Let $A=\{f\in A(\mathbb{D}):f(0)=f(1)\}$. It follows from the Maximum Modulus Principle that the Choquet boundary $Ch(A)$ does not contain $1$, as $B(A)$ and the set of peak points are same for this case. We claim that $Ch(A)=\mathbb{T}\setminus\{1\}$. It remains to prove that for any $z_0\in\mathbb{T}\setminus\{1\}$, $z_0$ is a peak point for $A$. Let us recall the Condition for the local Peak point.

A point $y\in K$ is said to be a local peak point of an Uniform algebra $A$ over $C(K)$ if for any open neighbourhood $U$ of $y$ and $\epsilon>0$, there exists $f \in A$ such that $\|f\| \leq 1$, $|f(y)|>1-\epsilon$ and $|f|\leq \epsilon$ in $K \backslash U$.

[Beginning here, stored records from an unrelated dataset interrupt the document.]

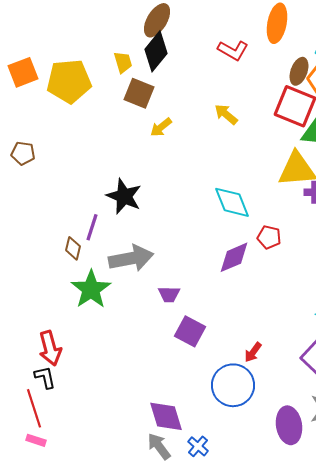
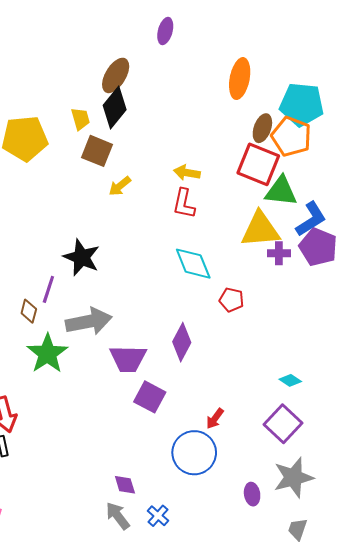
red L-shape: (233, 50) -> (184, 204), moved, turned 72
yellow arrow: (226, 114) -> (187, 173), turned -30
purple diamond: (234, 257) -> (182, 342), moved, turned -39
purple trapezoid: (169, 294) -> (128, 359), size x1.6
purple diamond: (166, 416) -> (125, 485), size x0.6
purple ellipse: (289, 425) -> (252, 494), size x0.6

It is known that if $K$ is metrizable then local peak point and peak point are the same.

Now choose $\epsilon>0$ and a neighborhood $U$ of $z_0$ in $\mathbb{T}$.

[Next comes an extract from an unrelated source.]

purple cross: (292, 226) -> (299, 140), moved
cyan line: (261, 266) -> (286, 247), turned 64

Case 1:When $|z_0-1|\geq 1$.

Get $f\in A(\mathbb{D})$ such that $|f(z_0)|>1-\frac{\epsilon}{2}$ and $|f|\lvert_{U^c}<\frac{\epsilon}{2}$.

Case 2:When $|z_0-1|<1$.

Get $f\in A(\mathbb{D})$ such that $|f(z_0)|>1-\frac{\epsilon}{2}|z_0-1|$ and $|f||_{U^c}<\frac{\epsilon}{2}|z_0-1|$.

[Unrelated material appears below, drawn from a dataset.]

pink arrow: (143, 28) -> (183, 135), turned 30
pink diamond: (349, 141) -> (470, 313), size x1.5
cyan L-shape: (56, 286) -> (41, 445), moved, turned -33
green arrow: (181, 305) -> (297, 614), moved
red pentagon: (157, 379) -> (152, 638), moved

Now define $g(z)=\frac{z(z-1)}{|z_0-1|}.f(z)$. Clearly $g\in A$ and $|g(z_0)|>1-\epsilon$, $|g||_{U^c}<\epsilon$.

This shows $z_0$ is a peak point for $A$ and hence $Ch(A)=\mathbb{T}\setminus\{1\}$.

Solution (2)

Fig1

Let $K$ be the subset of the plane consisting of the convex hull of two disjoint circles and let $M$ be the complex-valued affine functions on $K$. Let the four tangent points be $p,q,r,s$, denote the open arcs $pr$ and $qs$ as $S_{1}$ and $S_{2}$ and denote the smaller circle as $D_{1}$ and the bigger circle as $D_{2}$.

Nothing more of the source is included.